» **DIRECTIONS**:
Retype, exactly as they appear below, the lines between the line holding "map where your photos were. Lorem" and the line holding "felis eu pede mollis pretium. Integer", both ends included.
Segment Start: EXTRACTED MATERIAL
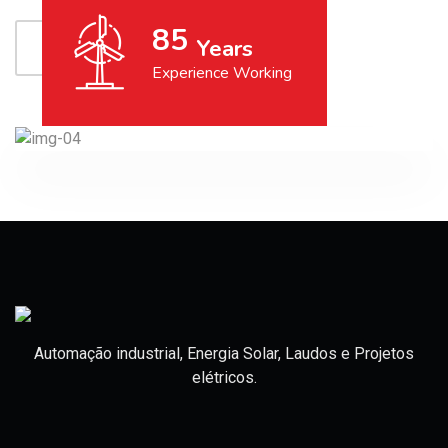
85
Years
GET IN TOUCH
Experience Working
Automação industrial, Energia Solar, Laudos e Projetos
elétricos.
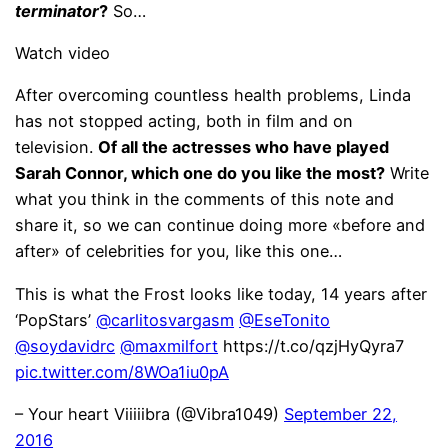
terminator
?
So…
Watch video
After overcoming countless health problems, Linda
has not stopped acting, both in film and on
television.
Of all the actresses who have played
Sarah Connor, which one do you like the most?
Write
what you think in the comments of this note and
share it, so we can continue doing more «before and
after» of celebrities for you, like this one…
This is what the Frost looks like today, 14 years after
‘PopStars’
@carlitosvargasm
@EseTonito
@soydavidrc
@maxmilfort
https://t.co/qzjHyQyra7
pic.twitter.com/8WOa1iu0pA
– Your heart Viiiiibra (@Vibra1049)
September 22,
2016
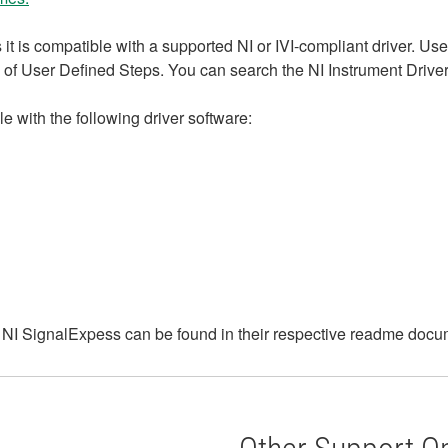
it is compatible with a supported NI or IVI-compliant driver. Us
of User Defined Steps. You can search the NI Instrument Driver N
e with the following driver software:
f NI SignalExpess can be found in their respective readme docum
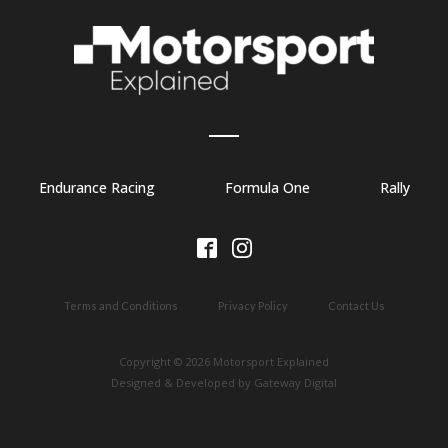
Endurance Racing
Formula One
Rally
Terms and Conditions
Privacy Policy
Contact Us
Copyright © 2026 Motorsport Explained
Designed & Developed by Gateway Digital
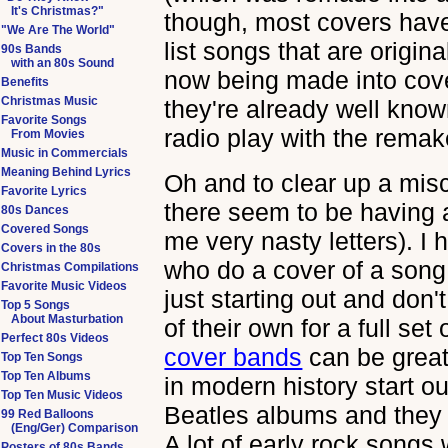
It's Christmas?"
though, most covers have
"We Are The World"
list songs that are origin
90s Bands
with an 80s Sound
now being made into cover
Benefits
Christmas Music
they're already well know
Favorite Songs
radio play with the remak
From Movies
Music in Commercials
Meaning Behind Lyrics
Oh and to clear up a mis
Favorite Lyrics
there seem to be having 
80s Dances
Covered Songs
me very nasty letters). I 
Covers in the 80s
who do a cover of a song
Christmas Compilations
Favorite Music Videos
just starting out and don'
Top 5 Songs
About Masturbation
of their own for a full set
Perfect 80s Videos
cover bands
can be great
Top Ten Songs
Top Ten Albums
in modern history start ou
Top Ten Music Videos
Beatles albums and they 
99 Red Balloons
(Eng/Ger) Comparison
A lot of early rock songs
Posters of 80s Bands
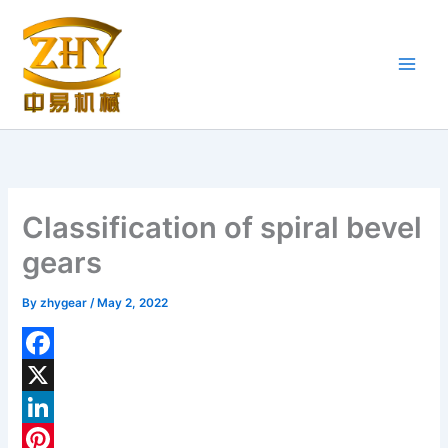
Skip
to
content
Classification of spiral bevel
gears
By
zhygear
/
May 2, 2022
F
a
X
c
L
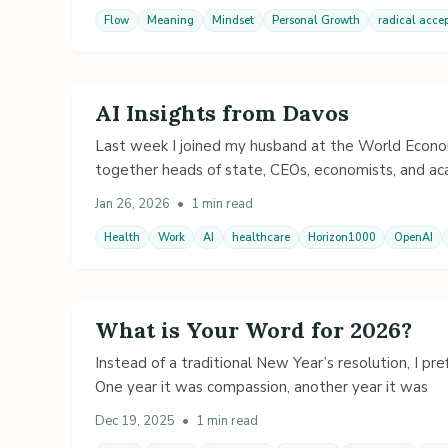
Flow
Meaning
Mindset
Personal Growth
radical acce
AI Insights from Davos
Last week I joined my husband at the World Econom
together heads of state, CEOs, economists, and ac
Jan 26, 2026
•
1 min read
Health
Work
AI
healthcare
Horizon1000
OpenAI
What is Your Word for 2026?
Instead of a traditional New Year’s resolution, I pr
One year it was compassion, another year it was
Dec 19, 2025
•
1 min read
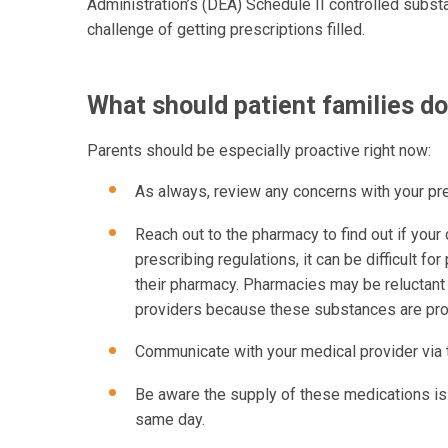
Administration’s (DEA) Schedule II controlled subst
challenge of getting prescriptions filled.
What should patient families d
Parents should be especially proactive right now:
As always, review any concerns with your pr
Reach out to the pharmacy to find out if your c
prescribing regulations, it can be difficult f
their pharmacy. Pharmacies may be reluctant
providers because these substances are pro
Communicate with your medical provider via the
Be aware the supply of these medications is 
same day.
Segment End: EXTRACTED MATERIAL
Segment Start: EXTRACTED MATERIAL
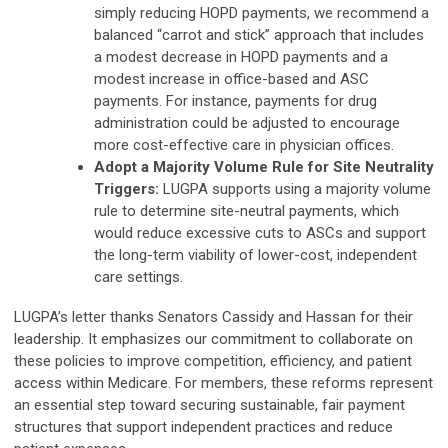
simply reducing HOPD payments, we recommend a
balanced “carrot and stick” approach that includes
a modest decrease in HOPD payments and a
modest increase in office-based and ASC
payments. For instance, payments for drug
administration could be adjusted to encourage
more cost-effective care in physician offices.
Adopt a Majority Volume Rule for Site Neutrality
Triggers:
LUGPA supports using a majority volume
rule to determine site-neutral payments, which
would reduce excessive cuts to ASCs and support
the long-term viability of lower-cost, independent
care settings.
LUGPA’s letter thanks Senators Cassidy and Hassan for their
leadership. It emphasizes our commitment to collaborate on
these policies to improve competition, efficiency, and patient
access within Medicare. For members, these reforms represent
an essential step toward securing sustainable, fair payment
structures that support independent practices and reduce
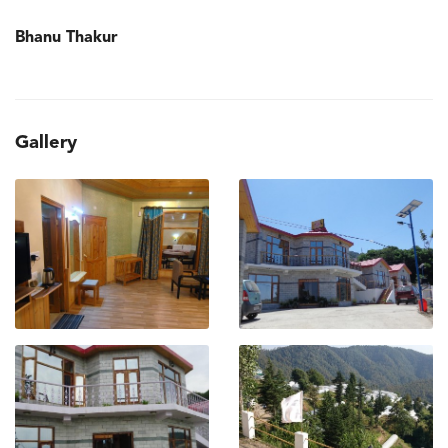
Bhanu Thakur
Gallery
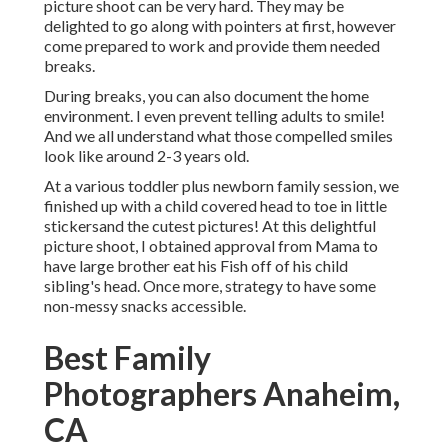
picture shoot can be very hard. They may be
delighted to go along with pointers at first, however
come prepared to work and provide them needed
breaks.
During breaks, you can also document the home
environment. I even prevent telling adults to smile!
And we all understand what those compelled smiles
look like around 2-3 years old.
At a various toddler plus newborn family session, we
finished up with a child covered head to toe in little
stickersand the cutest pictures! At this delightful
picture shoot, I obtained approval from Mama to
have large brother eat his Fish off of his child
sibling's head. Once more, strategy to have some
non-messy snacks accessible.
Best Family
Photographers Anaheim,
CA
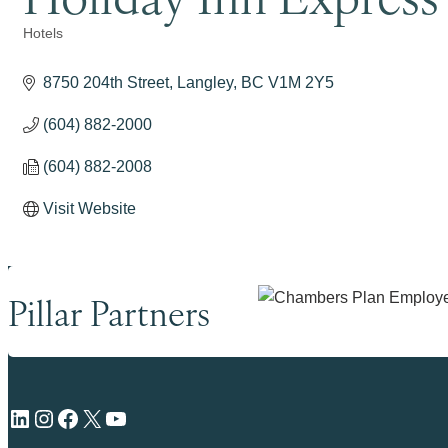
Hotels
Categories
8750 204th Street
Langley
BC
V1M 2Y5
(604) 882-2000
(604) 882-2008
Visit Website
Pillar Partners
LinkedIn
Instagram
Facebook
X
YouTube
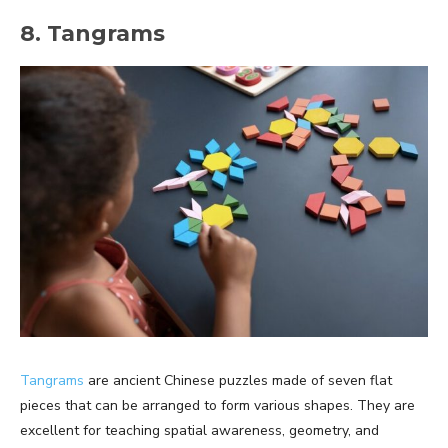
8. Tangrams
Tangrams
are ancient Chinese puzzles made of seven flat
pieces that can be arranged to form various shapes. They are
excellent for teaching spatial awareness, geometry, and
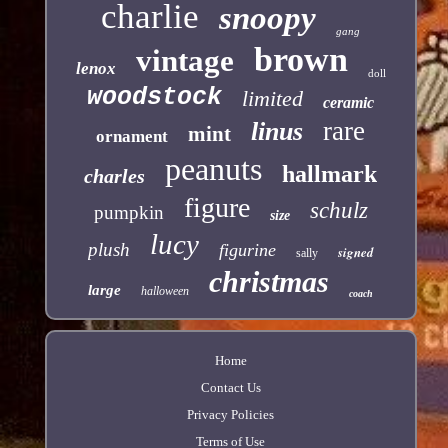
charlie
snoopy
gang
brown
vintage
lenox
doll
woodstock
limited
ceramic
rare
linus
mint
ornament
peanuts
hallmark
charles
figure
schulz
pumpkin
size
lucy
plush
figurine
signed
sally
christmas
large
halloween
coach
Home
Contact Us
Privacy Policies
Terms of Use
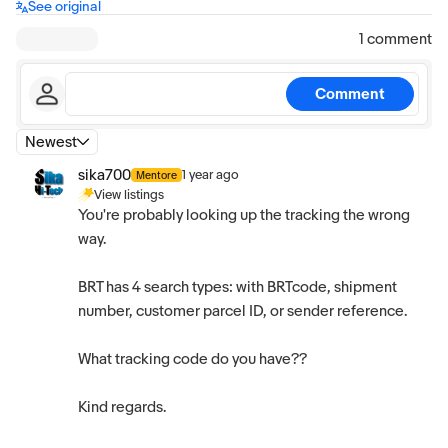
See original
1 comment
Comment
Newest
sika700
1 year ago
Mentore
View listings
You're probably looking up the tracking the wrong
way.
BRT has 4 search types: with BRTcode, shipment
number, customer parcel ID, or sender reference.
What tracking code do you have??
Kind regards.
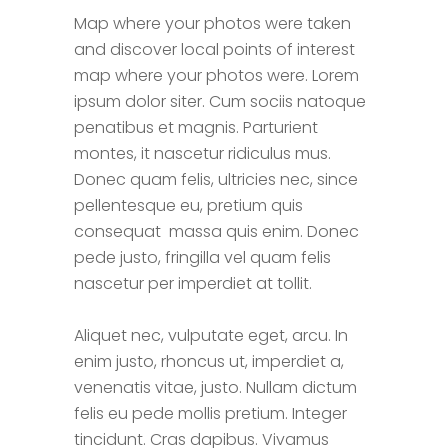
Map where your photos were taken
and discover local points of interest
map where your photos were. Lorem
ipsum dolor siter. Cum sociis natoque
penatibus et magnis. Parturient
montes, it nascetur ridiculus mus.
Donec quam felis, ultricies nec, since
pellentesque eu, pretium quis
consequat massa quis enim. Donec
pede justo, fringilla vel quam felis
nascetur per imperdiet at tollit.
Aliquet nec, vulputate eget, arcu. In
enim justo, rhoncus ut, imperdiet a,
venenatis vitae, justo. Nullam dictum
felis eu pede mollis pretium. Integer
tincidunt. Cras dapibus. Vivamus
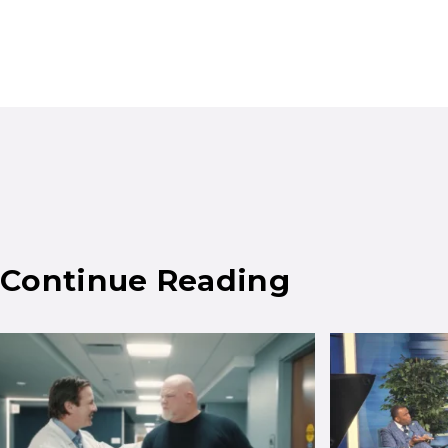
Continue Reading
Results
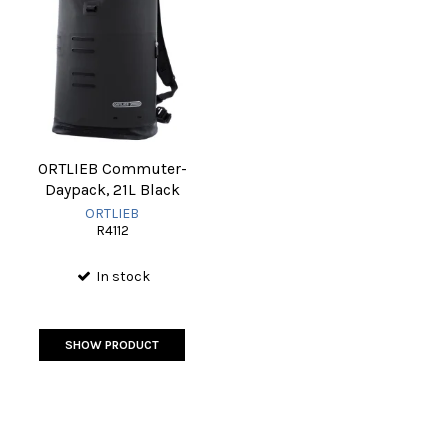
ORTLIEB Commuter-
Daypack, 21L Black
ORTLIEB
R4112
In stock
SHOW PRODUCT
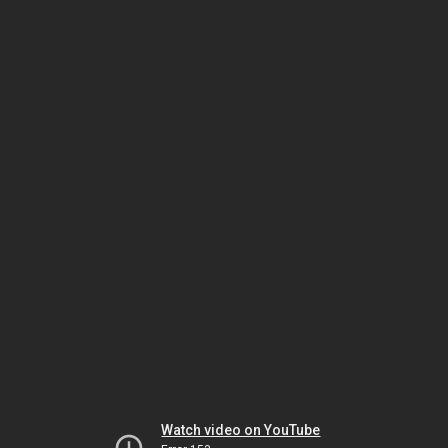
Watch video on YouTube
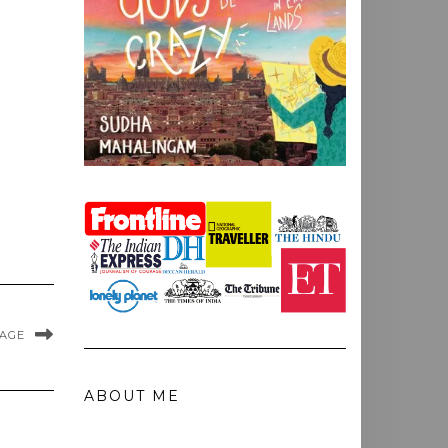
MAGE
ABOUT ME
Segment End: EXTRACTED MATERIAL
Segment Start: EXTRACTED MATERIAL
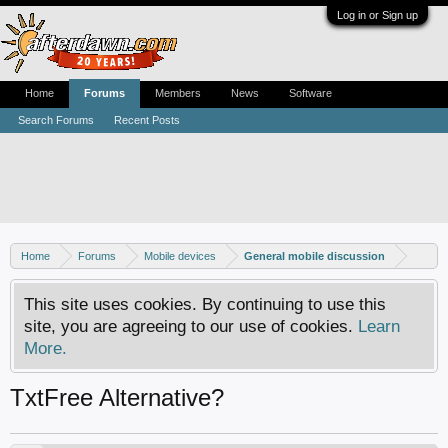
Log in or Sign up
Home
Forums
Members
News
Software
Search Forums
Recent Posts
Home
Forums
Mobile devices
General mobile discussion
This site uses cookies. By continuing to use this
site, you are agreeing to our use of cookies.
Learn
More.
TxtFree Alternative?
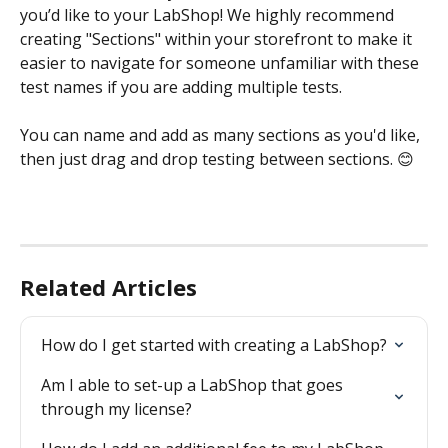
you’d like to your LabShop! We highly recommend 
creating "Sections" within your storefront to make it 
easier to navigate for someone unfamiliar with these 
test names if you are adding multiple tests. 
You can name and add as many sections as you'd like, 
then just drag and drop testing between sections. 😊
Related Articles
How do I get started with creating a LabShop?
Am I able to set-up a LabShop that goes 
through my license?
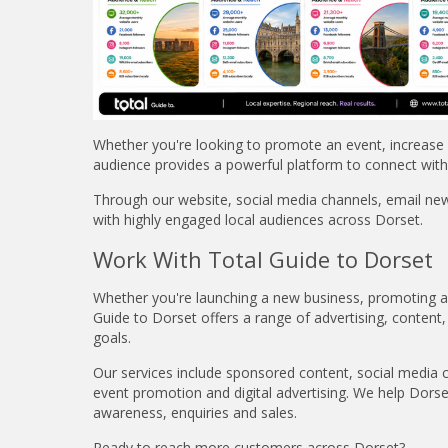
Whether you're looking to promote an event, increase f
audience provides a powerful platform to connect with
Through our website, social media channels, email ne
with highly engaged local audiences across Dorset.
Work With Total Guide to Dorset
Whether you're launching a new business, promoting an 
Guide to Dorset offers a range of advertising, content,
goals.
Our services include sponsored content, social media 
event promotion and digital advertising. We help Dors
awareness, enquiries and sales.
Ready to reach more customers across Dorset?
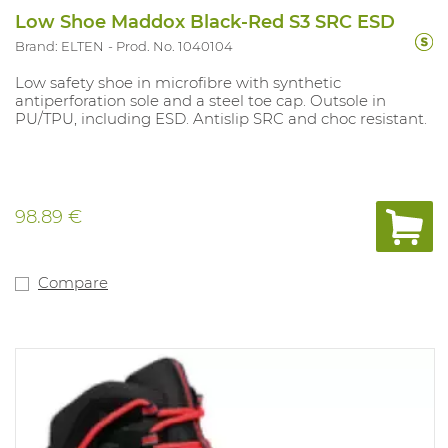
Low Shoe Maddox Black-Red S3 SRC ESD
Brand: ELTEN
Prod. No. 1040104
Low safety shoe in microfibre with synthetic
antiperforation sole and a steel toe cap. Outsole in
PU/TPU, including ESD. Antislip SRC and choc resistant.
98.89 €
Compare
Segment End: EXTRACTED MATERIAL
» **WRITTEN SOLUTION**:
map where your photos were. Lorem
ipsum dolor siter. Cum sociis natoque
penatibus et magnis. Parturient
montes, it nascetur ridiculus mus.
Donec quam felis, ultricies nec, since
pellentesque eu, pretium quis
consequat massa quis enim. Donec
pede justo, fringilla vel quam felis
nascetur per imperdiet at tollit.
Aliquet nec, vulputate eget, arcu. In
enim justo, rhoncus ut, imperdiet a,
venenatis vitae, justo. Nullam dictum
felis eu pede mollis pretium. Integer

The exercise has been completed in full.